About Providence, Divine Action and the Church


In this blog, Terry J. Wright posts thoughts and shares research on the Christian doctrine of providence. This doctrine testifies to God’s provision for all things through creation’s high priest, the man Christ Jesus. However, the precise meaning and manner of this provision is a perpetually open question, and this blog is a forum for discussion of the many issues relating to providence and the place of the Church within God’s action.

Tuesday, 12 August 2014

A New(ish?) Book on Barth, Calvin and Schleiermacher on Providence – and a Forthcoming Book on Providence and Disability

It’s amazing what a quick browse through Amazon reveals. Here are two newish books on providence. Barth fans will particularly want the first one, I’m sure. I hadn’t seen it listed before, but Amazon says the paperback’s been out since January! Anyway, to business:


This dissertation stages an intervention in Reformed readings of the doctrine of providence, particularly around Barth's critical interpretation of the tradition stemming from Calvin and Schleiermacher, and provides a critical and constructive assessment of Barth's contribution. The author argues that while Barth advances the discussion in key ways, his reading of Calvin in particular is significantly hampered by his running challenge to Schleiermacher. Following an assessment of Barth's critique of the Reformed position, the author provides an extensive reading of Calvin's writings, demonstrating that Calvin is far more concerned with the Christological basis and Christian meaning of providence than Barth's theology recognizes; as well, Schleiermacher's theological construction problematizes aspects of Barth's reading.
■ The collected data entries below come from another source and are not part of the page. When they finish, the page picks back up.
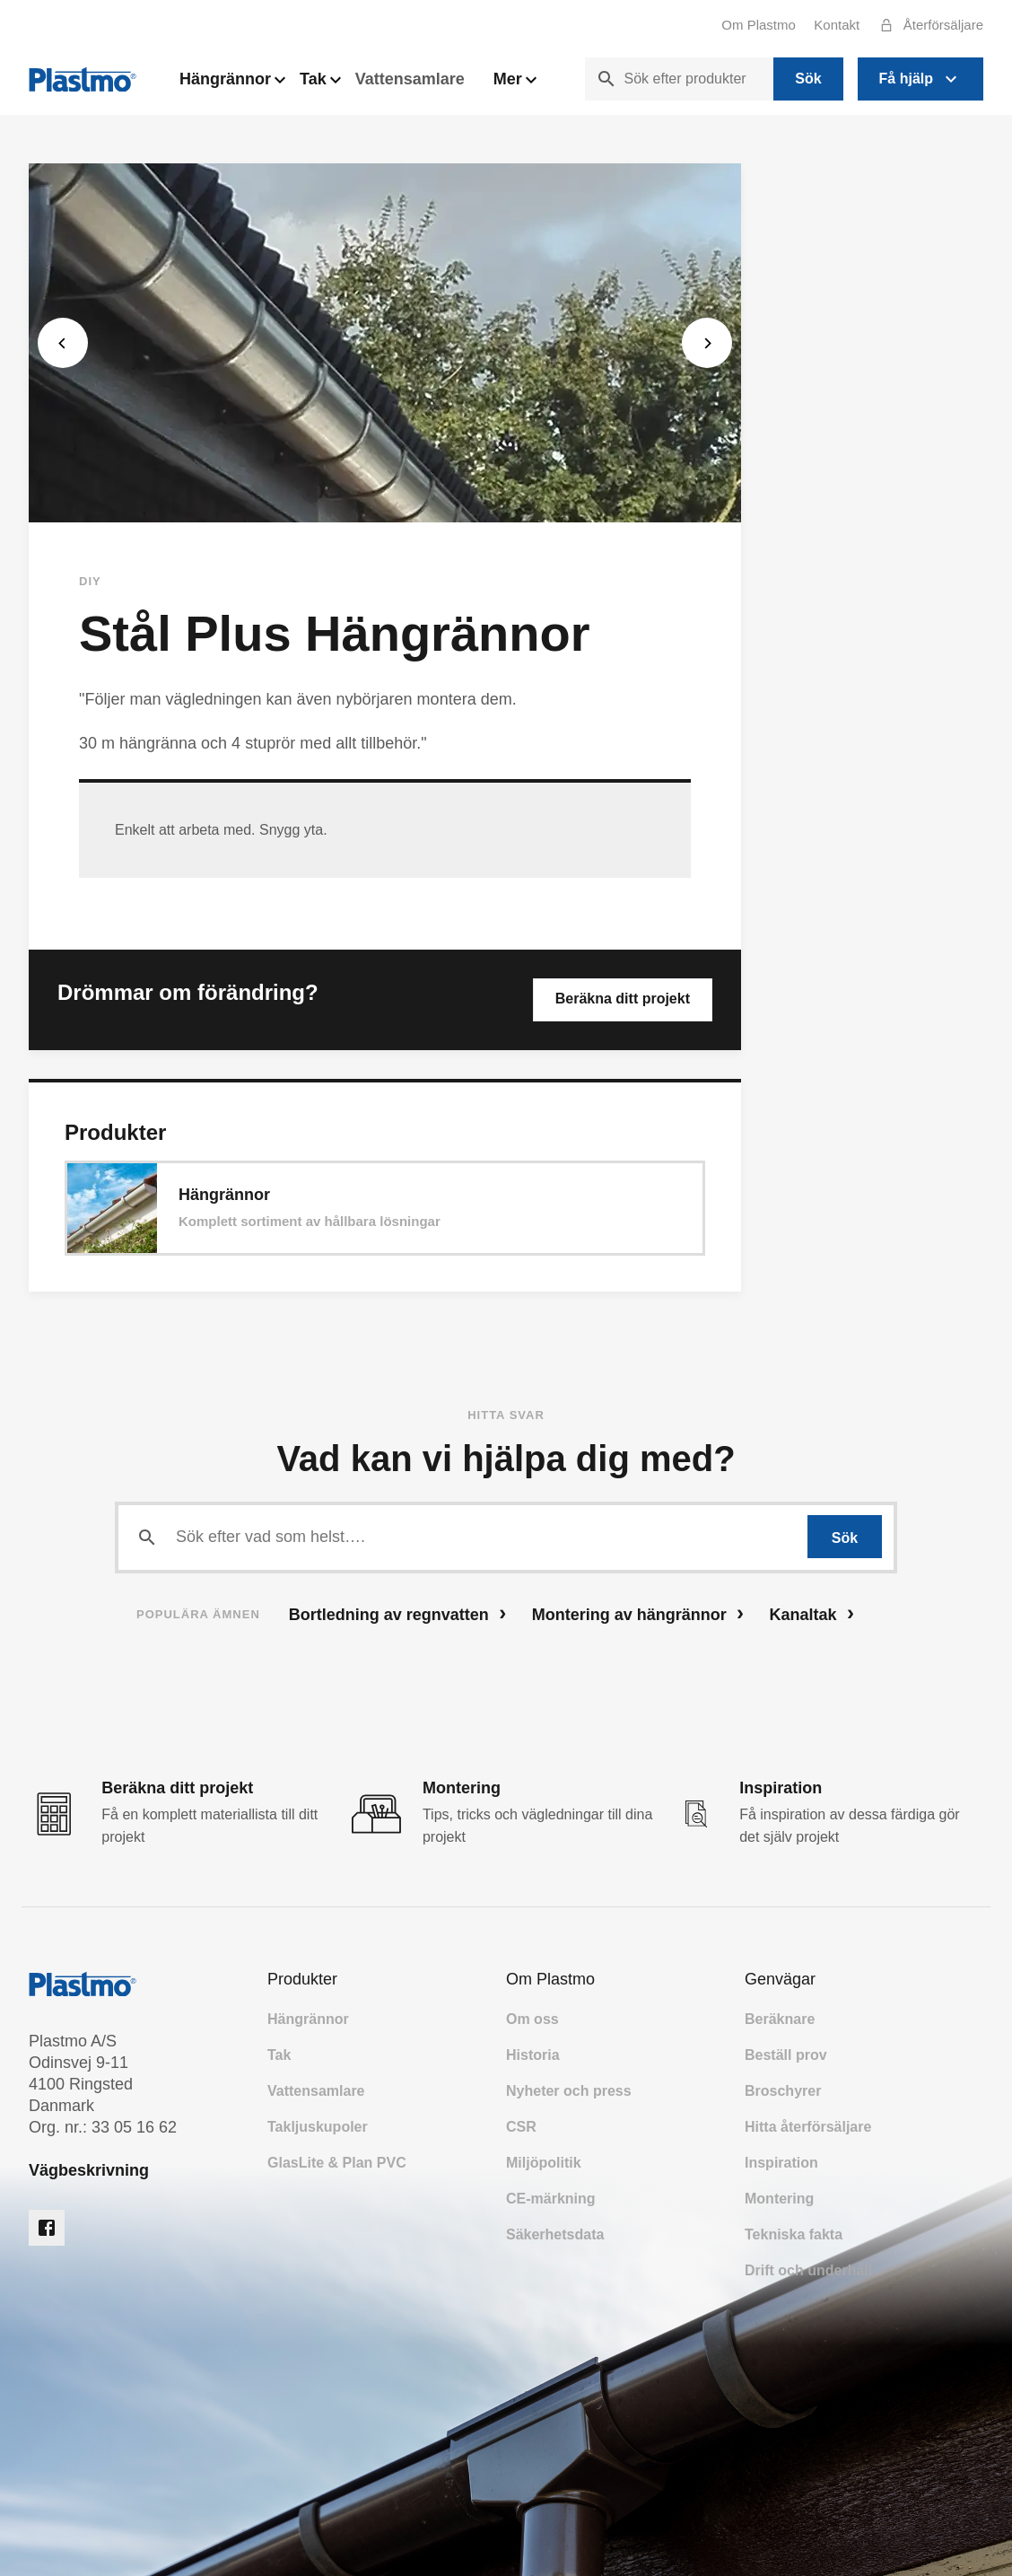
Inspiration (781, 2162)
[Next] (707, 343)
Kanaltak (812, 1613)
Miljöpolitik (543, 2162)
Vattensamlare (410, 79)
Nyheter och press (569, 2090)
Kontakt (836, 24)
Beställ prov (786, 2055)
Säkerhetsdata (555, 2234)
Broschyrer (783, 2090)
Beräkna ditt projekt (622, 998)
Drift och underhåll (808, 2270)
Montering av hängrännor (638, 1613)
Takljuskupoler (317, 2126)
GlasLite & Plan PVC (336, 2162)
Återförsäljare (927, 25)
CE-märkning (551, 2198)
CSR (521, 2126)
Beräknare (780, 2019)
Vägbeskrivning (89, 2170)
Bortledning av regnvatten (397, 1613)
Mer (515, 84)
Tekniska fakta (793, 2234)
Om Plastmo (758, 24)
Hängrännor (232, 84)
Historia (533, 2055)
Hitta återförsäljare (808, 2126)
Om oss (532, 2019)
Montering (779, 2198)
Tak (320, 84)
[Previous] (63, 343)
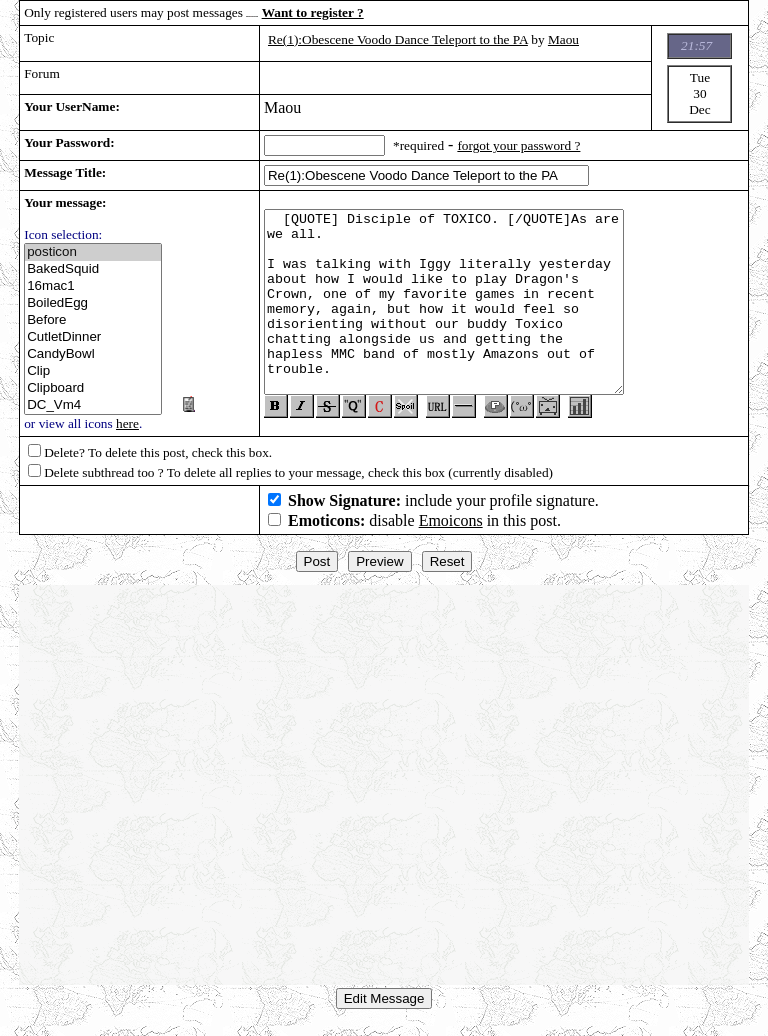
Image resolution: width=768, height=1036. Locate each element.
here (127, 423)
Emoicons (451, 528)
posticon (93, 252)
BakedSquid (93, 269)
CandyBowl (93, 354)
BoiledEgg (93, 303)
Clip (93, 371)
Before (93, 320)
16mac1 (93, 286)
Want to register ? (313, 12)
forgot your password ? (518, 145)
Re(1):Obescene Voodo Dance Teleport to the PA (398, 39)
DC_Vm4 (93, 405)
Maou (563, 39)
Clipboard (93, 388)
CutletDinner (93, 337)
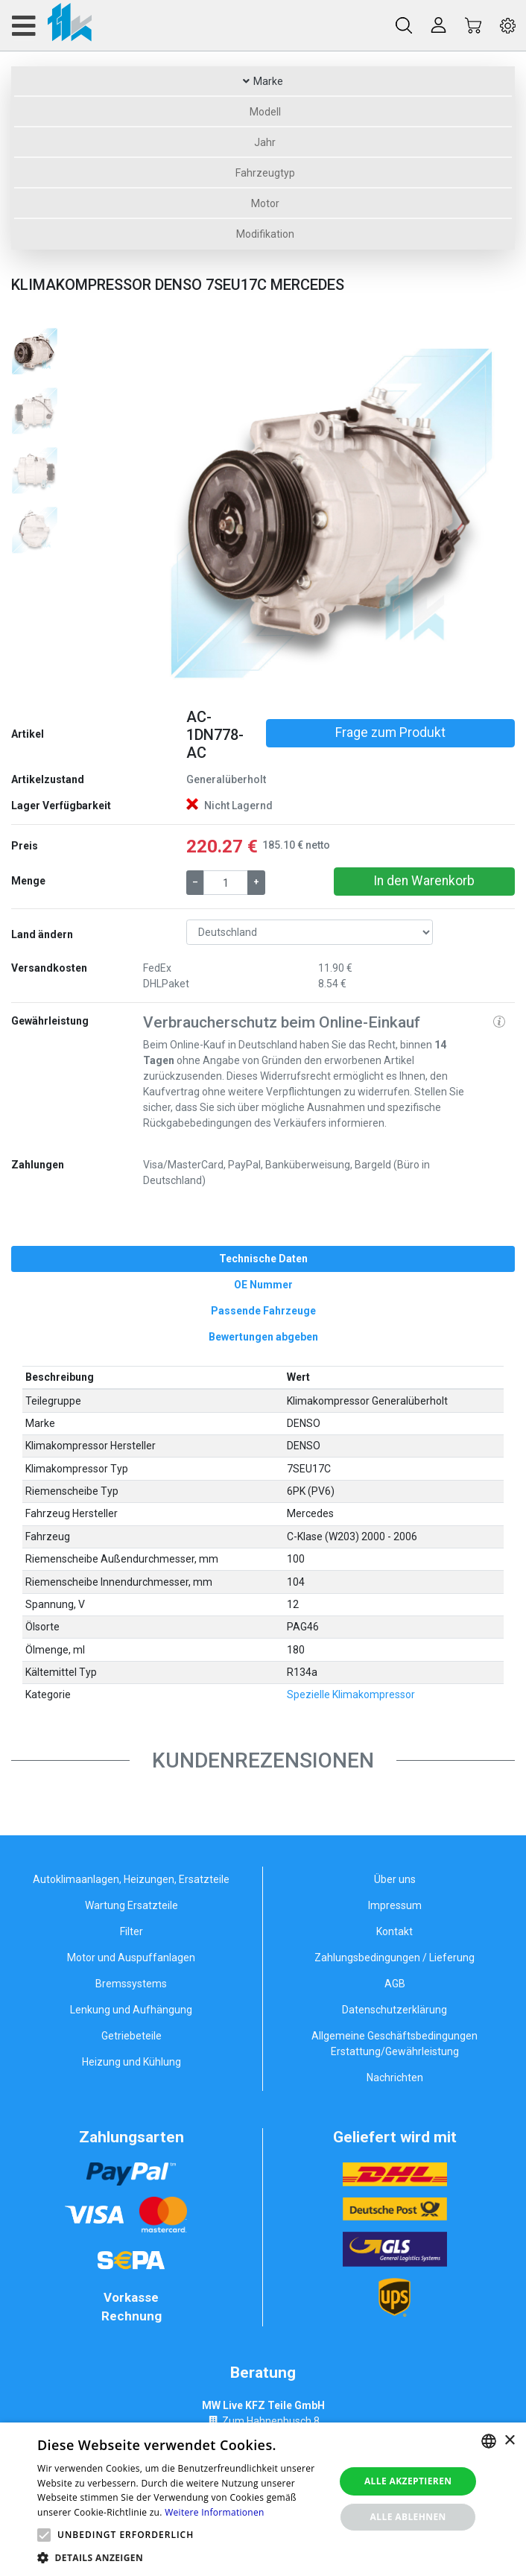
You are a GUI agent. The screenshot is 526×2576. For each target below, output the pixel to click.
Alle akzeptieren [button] (408, 2481)
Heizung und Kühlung (131, 2062)
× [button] (509, 2440)
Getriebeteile (131, 2036)
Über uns (395, 1879)
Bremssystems (131, 1984)
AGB (394, 1984)
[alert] (263, 2499)
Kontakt (394, 1931)
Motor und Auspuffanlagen (131, 1957)
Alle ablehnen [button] (408, 2516)
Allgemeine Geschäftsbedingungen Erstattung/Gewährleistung (394, 2043)
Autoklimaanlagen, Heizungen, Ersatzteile (131, 1879)
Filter (131, 1931)
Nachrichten (395, 2077)
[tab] (263, 1259)
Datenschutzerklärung (394, 2010)
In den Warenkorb (424, 880)
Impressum (395, 1905)
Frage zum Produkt (390, 732)
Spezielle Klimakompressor (351, 1694)
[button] (171, 511)
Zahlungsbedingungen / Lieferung (394, 1957)
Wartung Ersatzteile (131, 1905)
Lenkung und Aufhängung (131, 2010)
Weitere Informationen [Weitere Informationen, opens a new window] (214, 2512)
The upshot of this work is that each of these theologians provide critical safeguards and soundings that need to be heard in concert and mutual correction for a robust doctrine of divine providence.

And here’s the second one:


Human disability raises the hardest questions of human existence and leads directly to the problem of causality – the underlying intuition that someone, divine or human, must have been at fault. Christian theology has responded with almost singular attention to Providence, the expression of divine will in the world as the cause of all things. This preoccupation holds captive the Christian imagination, leaving the Church ill-equipped to engage the human reality of disability. Theological reflection, argues Hans Reinders, can arise only as a second-order activity that follows after real attention to the experience of disability. This book offers a more excellent way to address this difficult subject. Reinders guides readers away from an identification of disability with tragedy – via lament – to the possibility of theological hope and its expression of God's presence. In particular, Reinders reconsiders two of the main traditional sources in Christian thought about Providence, the biblical text of Job and the theological work of John Calvin. Throughout the book, first-person accounts of disability open up biblical texts and Christian theology–rather than the other way around. In the end, a theology of Providence begins with the presence of the Spirit, not with the problem of causality.

Reinders’s volume immediately catches my eye, though I’ll be interested to see what Kim has to say about Calvin. Sigh. . . I wish the providence of God would so arrange for me to have both of these books. And the time to read them.